THE PROBLEM —
Each record that follows should be repeated exactly, with no pictures carried over.

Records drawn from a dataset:
________________________

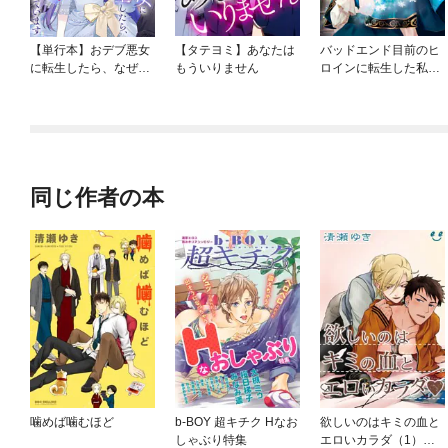
【単行本】おデブ悪女
【タテヨミ】あなたは
バッドエンド目前のヒ
に転生したら、なぜか
もういりません
ロインに転生した私、
ラスボス王子様に執着
今世では恋愛するつも
されています
りがチートな兄が離し
てくれません！？@C
OMIC
同じ作者の本
噛めば噛むほど
b-BOY 超キチク Hなお
欲しいのはキミの血と
しゃぶり特集
エロいカラダ（1）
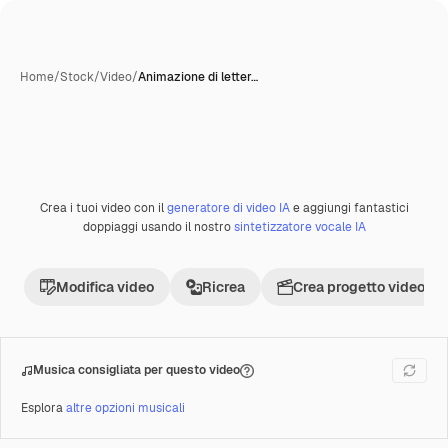
Home
/
Stock
/
Video
/
Animazione di letter…
Crea i tuoi video con il
generatore di video IA
e aggiungi fantastici
Premium
doppiaggi usando il nostro
sintetizzatore vocale IA
Modifica video
Ricrea
Crea progetto video
Musica consigliata per questo video
Esplora
altre opzioni musicali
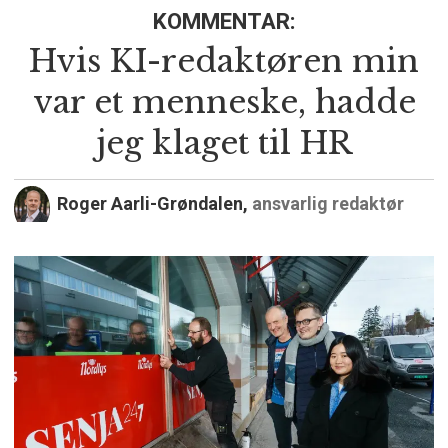
KOMMENTAR:
Hvis KI-redaktøren min
var et menneske, hadde
jeg klaget til HR
Roger Aarli-Grøndalen,
ansvarlig redaktør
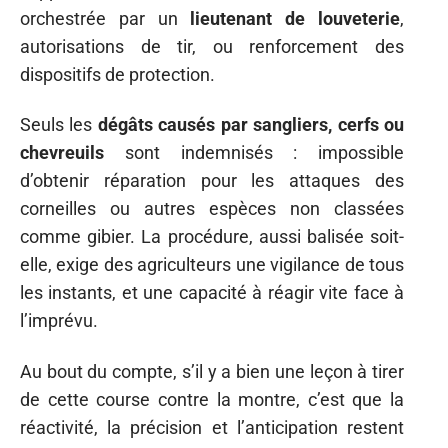
orchestrée par un
lieutenant de louveterie
,
autorisations de tir, ou renforcement des
dispositifs de protection.
Seuls les
dégâts causés par sangliers, cerfs ou
chevreuils
sont indemnisés : impossible
d’obtenir réparation pour les attaques des
corneilles ou autres espèces non classées
comme gibier. La procédure, aussi balisée soit-
elle, exige des agriculteurs une vigilance de tous
les instants, et une capacité à réagir vite face à
l’imprévu.
Au bout du compte, s’il y a bien une leçon à tirer
de cette course contre la montre, c’est que la
réactivité, la précision et l’anticipation restent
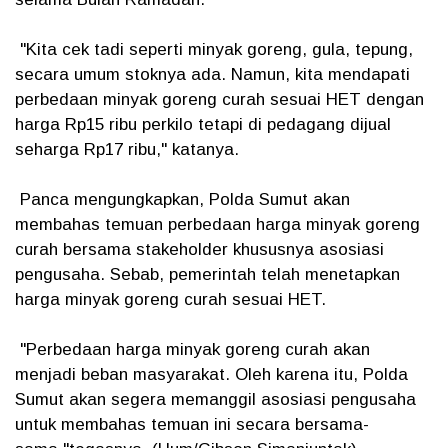
"Kita cek tadi seperti minyak goreng, gula, tepung,
secara umum stoknya ada. Namun, kita mendapati
perbedaan minyak goreng curah sesuai HET dengan
harga Rp15 ribu perkilo tetapi di pedagang dijual
seharga Rp17 ribu," katanya.
Panca mengungkapkan, Polda Sumut akan
membahas temuan perbedaan harga minyak goreng
curah bersama stakeholder khususnya asosiasi
pengusaha. Sebab, pemerintah telah menetapkan
harga minyak goreng curah sesuai HET.
"Perbedaan harga minyak goreng curah akan
menjadi beban masyarakat. Oleh karena itu, Polda
Sumut akan segera memanggil asosiasi pengusaha
untuk membahas temuan ini secara bersama-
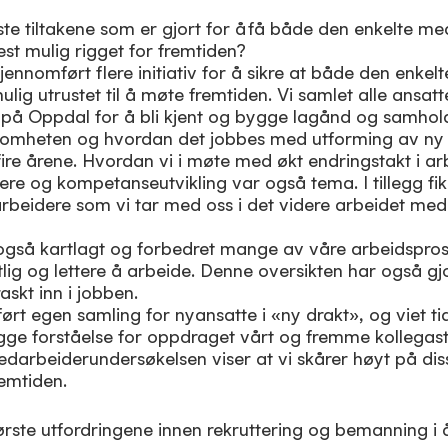
gste tiltakene som er gjort for å få både den enkelte m
 best mulig rigget for fremtiden?
ennomført flere initiativ for å sikre at både den enke
ulig utrustet til å møte fremtiden. Vi samlet alle ansatte
på Oppdal for å bli kjent og bygge lagånd og samhol
somheten og hvordan det jobbes med utforming av ny 
 fire årene. Hvordan vi i møte med økt endringstakt i ar
ere og kompetanseutvikling var også tema. I tillegg fik
arbeidere som vi tar med oss i det videre arbeidet me
også kartlagt og forbedret mange av våre arbeidspro
tlig og lettere å arbeide. Denne oversikten har også gjo
skt inn i jobben.
ørt egen samling for nyansatte i «ny drakt», og viet
ygge forståelse for oppdraget vårt og fremme kollegas
arbeiderundersøkelsen viser at vi skårer høyt på di
emtiden.
rste utfordringene innen rekruttering og bemanning i 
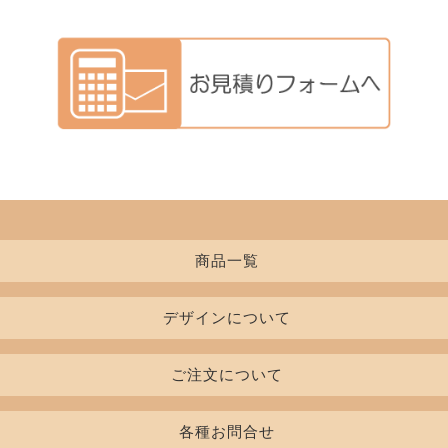
商品一覧
デザインについて
Tシャツ
レディースTシャツ
書体一覧
ご注文について
インクカラー
初めての方
ポロシャツ
七分袖/長袖Tシャツ
各種お問合せ
デザイン入稿について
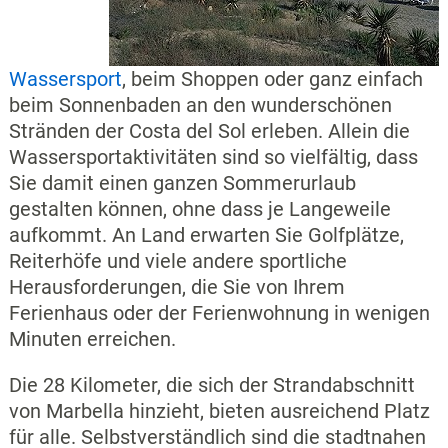
Wassersport
, beim Shoppen oder ganz einfach
beim Sonnenbaden an den wunderschönen
Stränden der Costa del Sol erleben. Allein die
Wassersportaktivitäten sind so vielfältig, dass
Sie damit einen ganzen Sommerurlaub
gestalten können, ohne dass je Langeweile
aufkommt. An Land erwarten Sie Golfplätze,
Reiterhöfe und viele andere sportliche
Herausforderungen, die Sie von Ihrem
Ferienhaus oder der Ferienwohnung in wenigen
Minuten erreichen.
Die 28 Kilometer, die sich der Strandabschnitt
von Marbella hinzieht, bieten ausreichend Platz
für alle. Selbstverständlich sind die stadtnahen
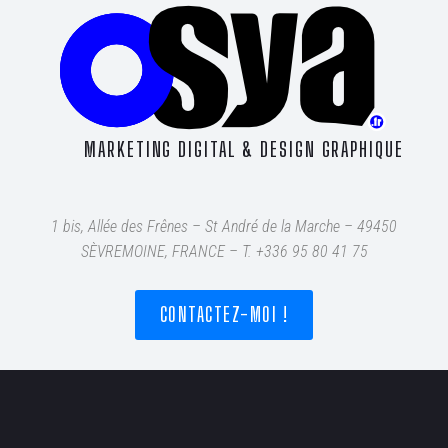
MARKETING DIGITAL & DESIGN GRAPHIQUE
1 bis, Allée des Frênes – St André de la Marche – 49450
SÈVREMOINE, FRANCE – T
. +336 95 80 41 75
CONTACTEZ-MOI !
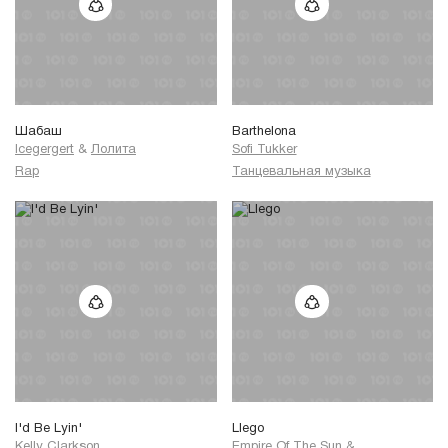
Шабаш
Barthelona
Icegergert
&
Лолита
Sofi Tukker
Rap
Танцевальная музыка
I'd Be Lyin'
Llego
Kelly Clarkson
Empire Of The Sun
&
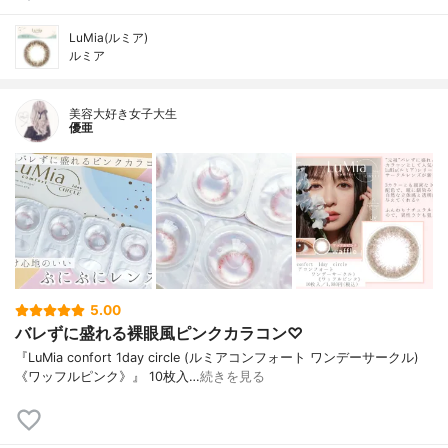
LuMia(ルミア)
ルミア
美容大好き女子大生
優亜
5.00
バレずに盛れる裸眼風ピンクカラコン♡
『LuMia confort 1day circle (ルミアコンフォート ワンデーサークル)
《ワッフルピンク》』 10枚入…
続きを見る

________________________

THE COMPLETED TASK —
【単行本】おデブ悪女
【タテヨミ】あなたは
バッドエンド目前のヒ
に転生したら、なぜか
もういりません
ロインに転生した私、
ラスボス王子様に執着
今世では恋愛するつも
されています
りがチートな兄が離し
てくれません！？@C
OMIC
同じ作者の本
噛めば噛むほど
b-BOY 超キチク Hなお
欲しいのはキミの血と
しゃぶり特集
エロいカラダ（1）
Home
/
Stock
/
Video
/
Animazione di letter…
Crea i tuoi video con il
generatore di video IA
e aggiungi fantastici
Premium
doppiaggi usando il nostro
sintetizzatore vocale IA
Modifica video
Ricrea
Crea progetto video
Musica consigliata per questo video
Esplora
altre opzioni musicali
KOMMENTAR:
Hvis KI-redaktøren min
var et menneske, hadde
jeg klaget til HR
Roger Aarli-Grøndalen,
ansvarlig redaktør
orchestrée par un
lieutenant de louveterie
,
autorisations de tir, ou renforcement des
dispositifs de protection.
Seuls les
dégâts causés par sangliers, cerfs ou
chevreuils
sont indemnisés : impossible
d’obtenir réparation pour les attaques des
corneilles ou autres espèces non classées
comme gibier. La procédure, aussi balisée soit-
elle, exige des agriculteurs une vigilance de tous
les instants, et une capacité à réagir vite face à
l’imprévu.
Au bout du compte, s’il y a bien une leçon à tirer
de cette course contre la montre, c’est que la
réactivité, la précision et l’anticipation restent
"Kita cek tadi seperti minyak goreng, gula, tepung,
secara umum stoknya ada. Namun, kita mendapati
perbedaan minyak goreng curah sesuai HET dengan
harga Rp15 ribu perkilo tetapi di pedagang dijual
seharga Rp17 ribu," katanya.
Panca mengungkapkan, Polda Sumut akan
membahas temuan perbedaan harga minyak goreng
curah bersama stakeholder khususnya asosiasi
pengusaha. Sebab, pemerintah telah menetapkan
harga minyak goreng curah sesuai HET.
"Perbedaan harga minyak goreng curah akan
menjadi beban masyarakat. Oleh karena itu, Polda
Sumut akan segera memanggil asosiasi pengusaha
untuk membahas temuan ini secara bersama-
gste tiltakene som er gjort for å få både den enkelte m
 best mulig rigget for fremtiden?
ennomført flere initiativ for å sikre at både den enke
ulig utrustet til å møte fremtiden. Vi samlet alle ansatte
på Oppdal for å bli kjent og bygge lagånd og samhol
somheten og hvordan det jobbes med utforming av ny 
 fire årene. Hvordan vi i møte med økt endringstakt i ar
ere og kompetanseutvikling var også tema. I tillegg fik
arbeidere som vi tar med oss i det videre arbeidet me
også kartlagt og forbedret mange av våre arbeidspro
tlig og lettere å arbeide. Denne oversikten har også gjo
skt inn i jobben.
ørt egen samling for nyansatte i «ny drakt», og viet
ygge forståelse for oppdraget vårt og fremme kollegas
arbeiderundersøkelsen viser at vi skårer høyt på di
emtiden.
rste utfordringene innen rekruttering og bemanning i 
商品一覧
デザインについて
Tシャツ
レディースTシャツ
書体一覧
ご注文について
インクカラー
初めての方
ポロシャツ
七分袖/長袖Tシャツ
各種お問合せ
デザイン入稿について
Wassersport
, beim Shoppen oder ganz einfach
beim Sonnenbaden an den wunderschönen
Stränden der Costa del Sol erleben. Allein die
Wassersportaktivitäten sind so vielfältig, dass
Sie damit einen ganzen Sommerurlaub
gestalten können, ohne dass je Langeweile
aufkommt. An Land erwarten Sie Golfplätze,
Reiterhöfe und viele andere sportliche
Herausforderungen, die Sie von Ihrem
Ferienhaus oder der Ferienwohnung in wenigen
Minuten erreichen.
Die 28 Kilometer, die sich der Strandabschnitt
von Marbella hinzieht, bieten ausreichend Platz
für alle. Selbstverständlich sind die stadtnahen
MARKETING DIGITAL & DESIGN GRAPHIQUE
1 bis, Allée des Frênes – St André de la Marche – 49450
SÈVREMOINE, FRANCE – T
. +336 95 80 41 75
CONTACTEZ-MOI !
Шабаш
Barthelona
Icegergert
&
Лолита
Sofi Tukker
Rap
Танцевальная музыка
I'd Be Lyin'
Llego
Kelly Clarkson
Empire Of The Sun
&
LuMia(ルミア)
ルミア
美容大好き女子大生
優亜
5.00
バレずに盛れる裸眼風ピンクカラコン♡
『LuMia confort 1day circle (ルミアコンフォート ワンデーサークル)
《ワッフルピンク》』 10枚入…
続きを見る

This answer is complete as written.